If you need a custom data structure to store data you can extend the trie with optional parameters. These parameters allow you to add the ability to insert, sort, and prune data as you need


  var trie = new Triejs({
    // customize the sorting algorithm to sort
    // by population parameter in data object
    sort: function() {
      this.sort(function(a, b) {
        return b.population - a.population;
      }
    }
  });
  trie.add("Phoenix", {
    city: "Phoenix"
    , state: "Arizona"
    , population: 1476331
  });
  trie.find("Ph");
    

Example autocomplete

Technical Details

This trie implementation is modeled after John Resig's post on performant trie structures.

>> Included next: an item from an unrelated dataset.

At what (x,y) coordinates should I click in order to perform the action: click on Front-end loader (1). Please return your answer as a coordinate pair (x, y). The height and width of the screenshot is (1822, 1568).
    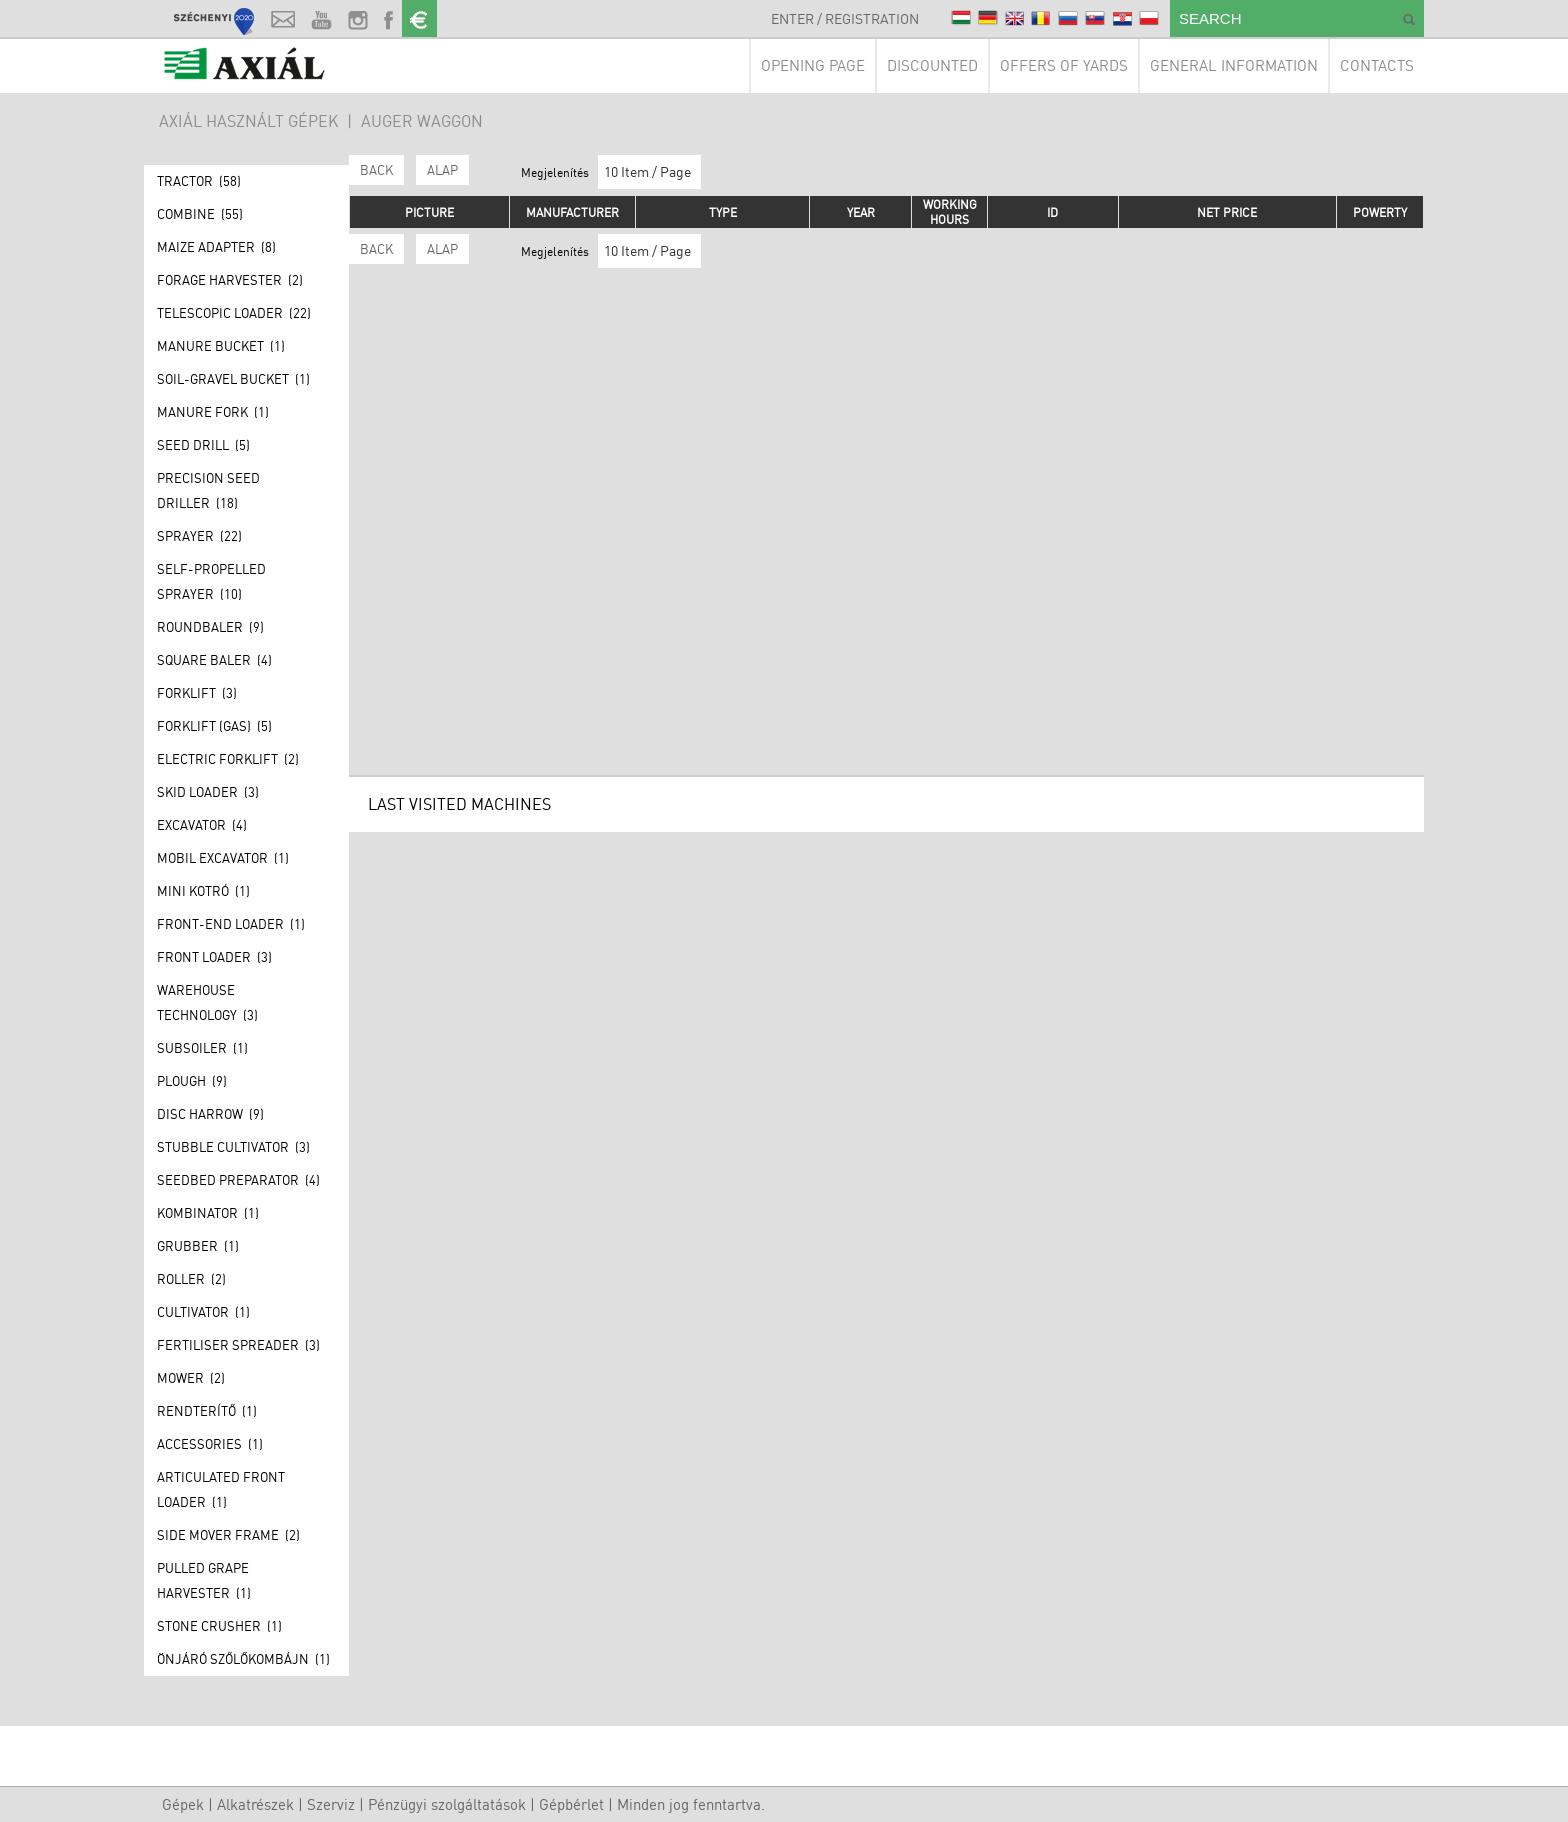     Looking at the image, I should click on (231, 924).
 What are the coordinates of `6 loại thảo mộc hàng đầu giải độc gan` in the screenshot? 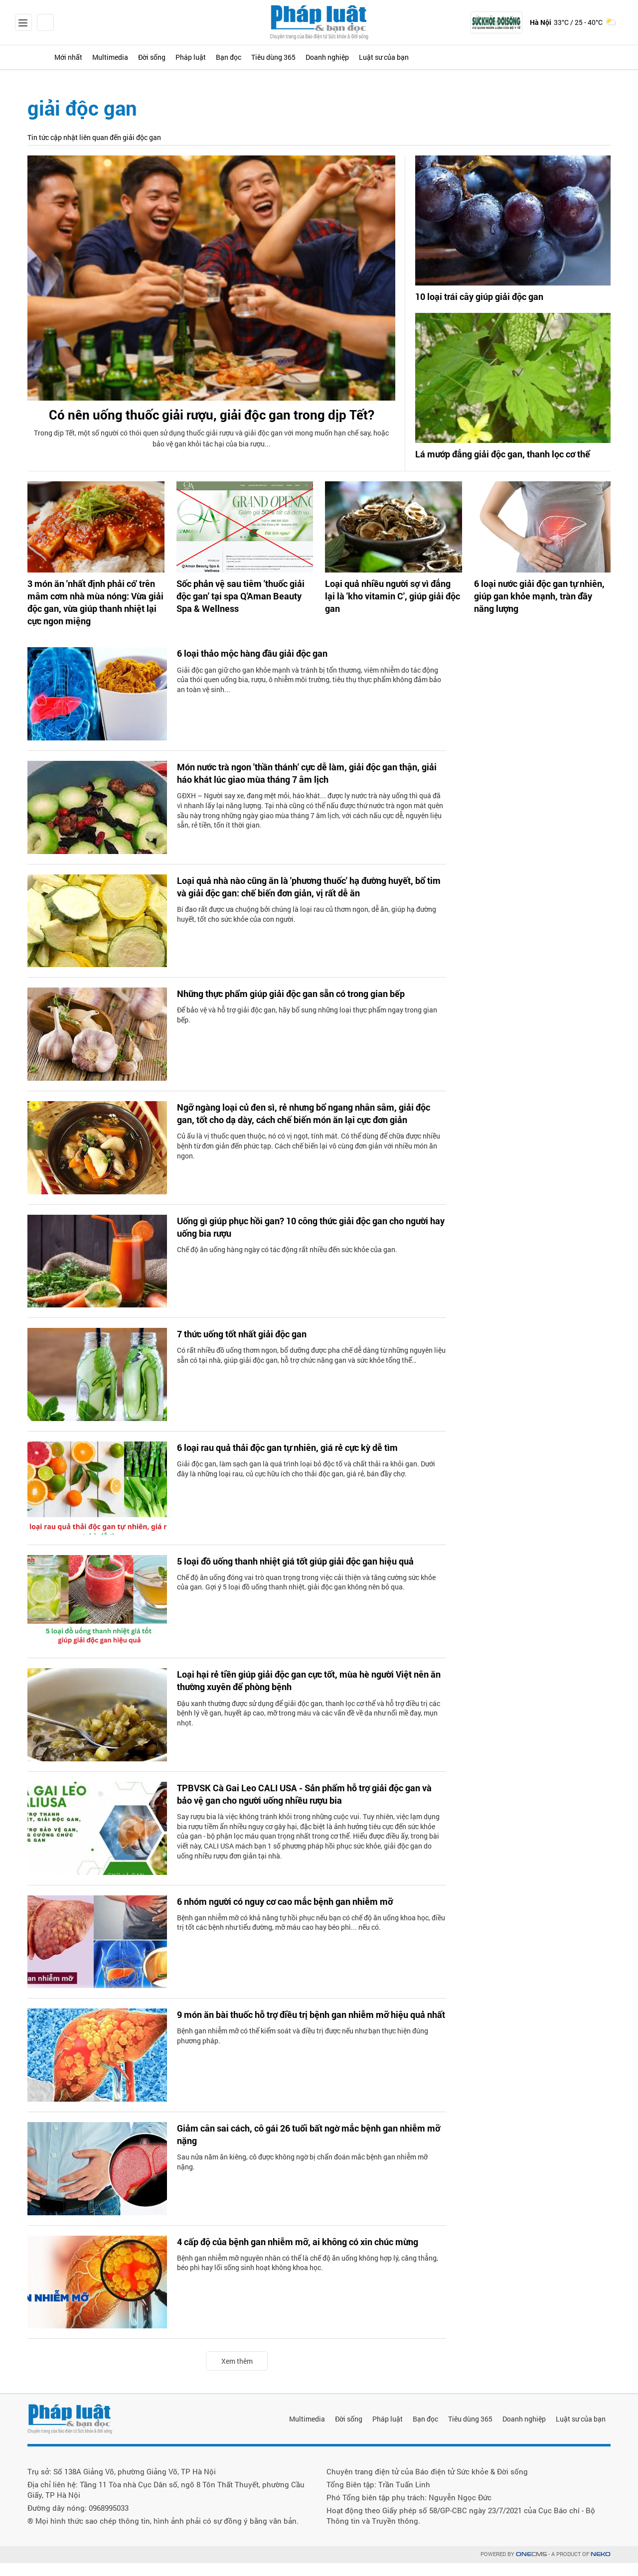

It builds a hash of chars at each node level, with each char containing a hash of a words containing all previous char nodes. At the completion of a word it stores the data in a data property $d. Thus the storage of the word "ant" would look something like this:


  var root = {
    a: {
      n: {
        t: {
          $d: 'ant'
  } } } }
  

However, there is also a level of compression built in such that suffixes that are unique are squashed into a suffix property $s at the point of uniqueness. Thus in the previous example, "ant" would actually compress to the following:


  var root = {
    a: {
      $d: 'ant'
      , $s: 'nt'
  } }
  

You can also see how two similar words would start with combined nodes and then end with suffixes at the point of uniqueness. Here is what the two words "antman" and "anteater" would look like when added into the trie:


  var root = {
    a: {
      n: {
        t: {
          e: {
            $d: 'anteater'
            , suffix: 'ater'
          }
          , m: {
            $d: 'antman'
            , $s: 'an'
  } } } } }
  

Performance

Performance will vary depending on environment and data types, but in general this is what you should get out of the numbers: Fetches might be slightly longer due to tree traversal, but memory usage is about as compact as you can get for prefix searching. Also, in the long term, inserts are faster due to hash index rebuilding when growing too big. Check out the examples and performance page to run performance tests in your own environment.